1. Com Santa Maria em busca de Deus. A busca de Deus é a componente essencial da vida consagrada. Nossa Senhora é a orientação certa neste itinerário. Procurar o Senhor! Destes prioridade à reflexão sobre este tema, centro da vossa vocação, nos trabalhos do Capítulo. Sim! Procurai Cristo; procurai o seu rosto (cf. Sl Ps 27,8). Procurai-O todos os dias, desde o alvorecer (cf. Sl Ps 63,2), com todo o coração (cf. Dt Dt 4,29 Ps 119,2). Procurai-O com a tenacidade da Sunamita (cf. Ct Ct 3,1-3), com a admiração do apóstolo André (cf. Jo Jn 1,35-39), com o impulso de Maria de Magdala (cf. Jo Jn 20,1-8).

No ritual para a celebração do Capítulo, invocais os sete Santos fundadores como "os que procuram Deus". De facto, eles fizeram isso: procuraram o Reino de Deus e a sua justiça (cf. Mt Mt 6,33), procuraram assiduamente a sabedoria evangélica. Seguindo o exemplo deles, procurai também vós o Senhor nos momentos da alegria e no tempo da desolação; imitai Maria que vai a Jerusalém procurar o seu Filho, que tinha doze anos, cheia de ansiedade (cf. Lc Lc 2,44-49), e mais tarde, no início da vida pública de Jesus, corre receosa à sua procura (cf. Mc Mc 3,32), preocupada com o que tinha ouvido a seu respeito (cf. ibid., 3, 20, 21).

Sentir a necessidade de procurar Deus já é um dom que se deve receber com o coração grato. Na realidade, é sempre Deus o primeiro a vir ao nosso encontro, porque nos amou primeiro (cf. 1Jn 4,10). É confortador procurar Deus, mas é ao mesmo tempo exigente; requer renúncias e escolhas radicais. Que significa isso para vós, no actual contexto histórico? Certamente uma acentuação da dimensão contemplativa, uma intensificação da oração pessoal, uma nova avaliação do silêncio do coração, sem nunca contrapor a contemplação à acção, a oração na cela às celebrações litúrgicas, a necessária "fuga do mundo" à presença que se deve aos que sofrem: tudo isto faz parte da tradição da Ordem e das vossas Constituições (cf. Const. OSM [1987], 16 a., 31 a-b, 116). A experiência demonstra que só da contemplação intensa surge uma fervorosa e eficaz acção apostólica.

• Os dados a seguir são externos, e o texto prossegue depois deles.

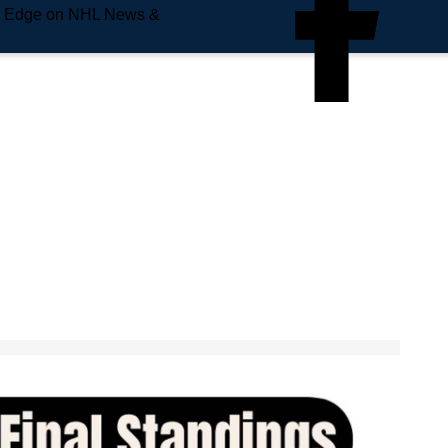
e Edge on NHL News &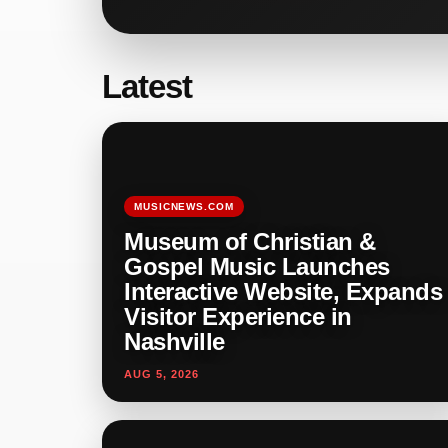
Latest
MUSICNEWS.COM
Museum of Christian &
Gospel Music Launches
Interactive Website, Expands
Visitor Experience in
Nashville
AUG 5, 2026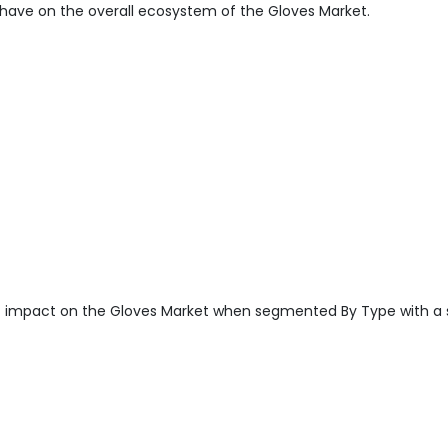
have on the overall ecosystem of the Gloves Market.
t impact on the Gloves Market when segmented By Type with a 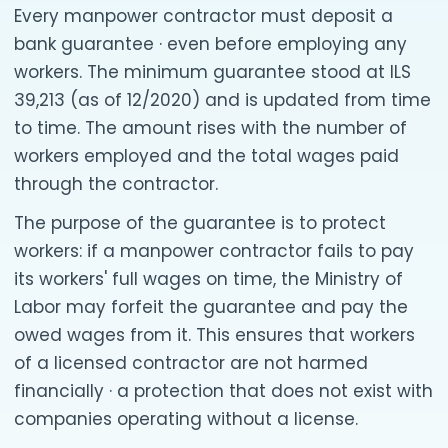
Every manpower contractor must deposit a
bank guarantee · even before employing any
workers. The minimum guarantee stood at ILS
39,213 (as of 12/2020) and is updated from time
to time. The amount rises with the number of
workers employed and the total wages paid
through the contractor.
The purpose of the guarantee is to protect
workers: if a manpower contractor fails to pay
its workers' full wages on time, the Ministry of
Labor may forfeit the guarantee and pay the
owed wages from it. This ensures that workers
of a licensed contractor are not harmed
financially · a protection that does not exist with
companies operating without a license.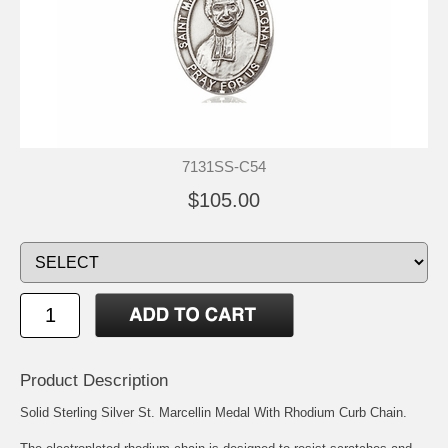
7131SS-C54
$105.00
Product Description
Solid Sterling Silver St. Marcellin Medal With Rhodium Curb Chain.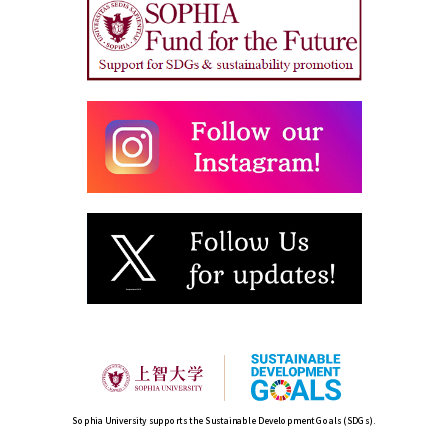
Sophia University supports the Sustainable Development Goals (SDGs).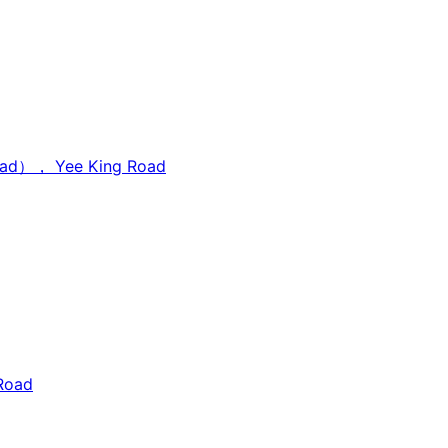
Road）， Yee King Road
Road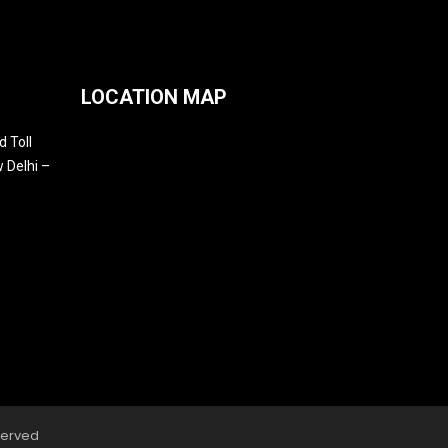
LOCATION MAP
 Toll
 Delhi –
served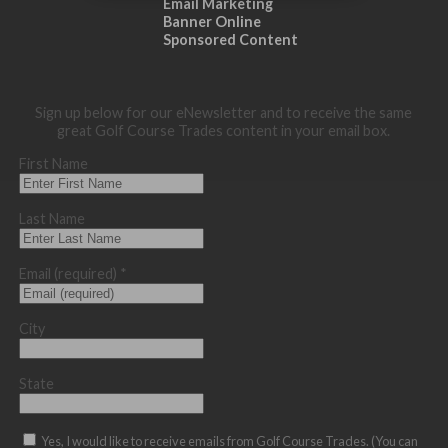
Email Marketing
Banner Online
Sponsored Content
Sign up below for our eNewsletter and to receive the same
great Golf Course Trades content in your email box.
First Name
Last Name
Email (required)
*
City
State
Yes, I would like to receive emails from Golf Course Trades. (You can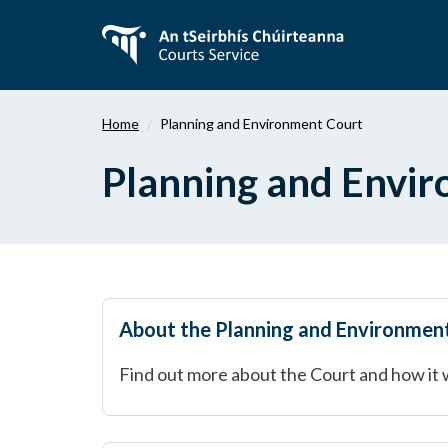
Skip
to
main
content
Home
Planning and Environment Court
Planning and Envi
About the Planning and Environmen
Find out more about the Court and how it 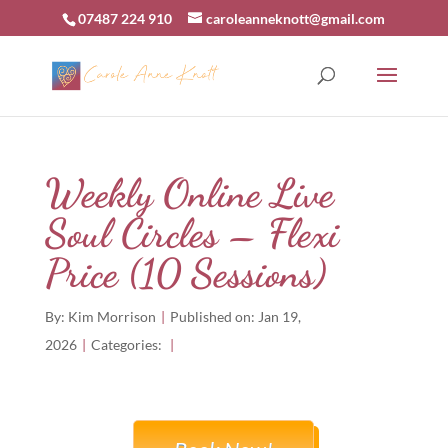
07487 224 910
caroleanneknott@gmail.com
Weekly Online Live
Soul Circles – Flexi
Price (10 Sessions)
By:
Kim Morrison
|
Published on: Jan 19,
2026
|
Categories:
|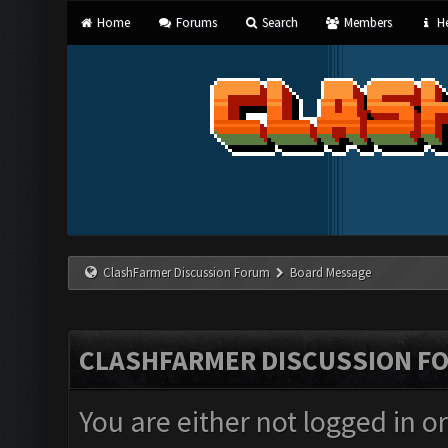
Home
Forums
Search
Members
He
ClashFarmer Discussion Forum
Board Message
CLASHFARMER DISCUSSION F
You are either not logged in o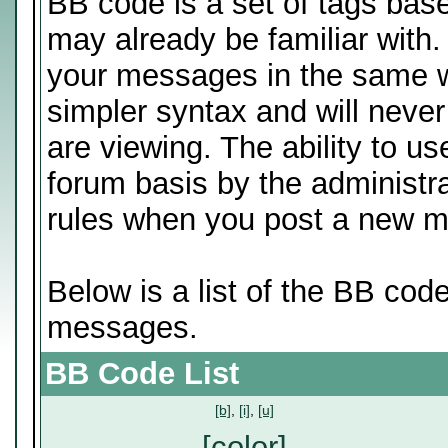
BB code is a set of tags ba
may already be familiar with.
your messages in the same 
simpler syntax and will never
are viewing. The ability to u
forum basis by the administr
rules when you post a new 
Below is a list of the BB cod
messages.
BB Code List
[b]
,
[i]
,
[u]
[color]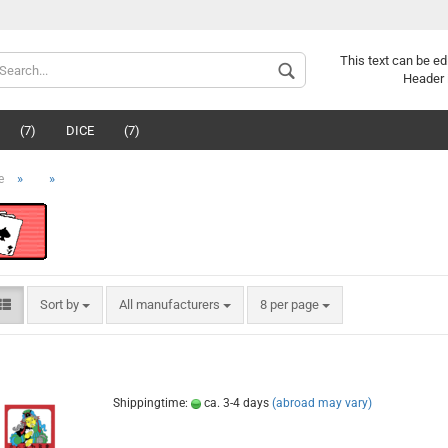
This text can be ed
Header 
(7)
DICE
(7)
»
»
e
Sort by
All manufacturers
8 per page
Shippingtime:
ca. 3-4 days
(abroad may vary)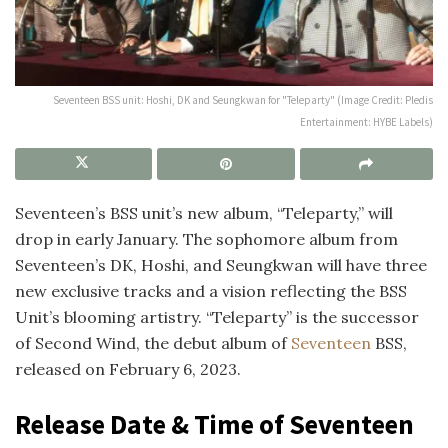
Seventeen BSS unit: Hoshi, DK and Seungkwan for "Teleparty" (Image Credit: Pledis
Entertainment: HYBE Labels)
Seventeen’s BSS unit’s new album, “Teleparty,” will
drop in early January. The sophomore album from
Seventeen’s DK, Hoshi, and Seungkwan will have three
new exclusive tracks and a vision reflecting the BSS
Unit’s blooming artistry. “Teleparty” is the successor
of Second Wind, the debut album of
Seventeen
BSS,
released on February 6, 2023.
Release Date & Time of Seventeen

2. Com Santa Maria à escuta de Deus. Em estreita ligação com a busca de Deus está a escuta da sua Palavra de salvação. Também neste itinerário vos serve de exemplo e de orientação Maria, da qual a Igreja evidencia a singular relação com a Palavra. Nossa Senhora é a "Virgem da escuta", pronta a fazer sua, com uma atitude humilde e sábia, as palavras que lhe foram dirigidas pelo Anjo. Com o seu fiat Maria recebe o Filho de Deus, Palavra subsistente, que nela se faz homem para a redenção do mundo.

Uma forma adequada como nunca de escuta da Palavra é a lectio divina, que tendes em grande consideração. Fazeis uma alusão explícita a ela na própria fórmula da profissão solene, porque nela vos empenhais a viver "na escuta da Palavra de Deus" (cf. Ritual da profissão religiosa dos Frades Servos de Santa Maria, Segunda edição típica, 211, Roma, Cúria Geral OSM, 1993, págs. 128-148). Maria escuta e nela a Palavra, antes ainda de o ser no seio virginal, é aceite no coração. Imitando o seu fiat (cf. Lc Lc 1,38), também vós pronunciais o vosso sim total a Deus que se revela (cf. Rm Rm 16,26). Na palavra da Sagrada Escritura Deus manifesta as riquezas do seu amor, revela o seu projecto salvífico e confia a cada um a missão específica no seu Reino.

O amor à Palavra estimular-vos-á a tomar novamente em consideração a oração comunitária, a privilegiar a vida litúrgica, a fazer com que ela seja mais participada e sentida. A vossa oração comunitária faça com que a oração pessoal prepare e prolongue a celebração litúrgica.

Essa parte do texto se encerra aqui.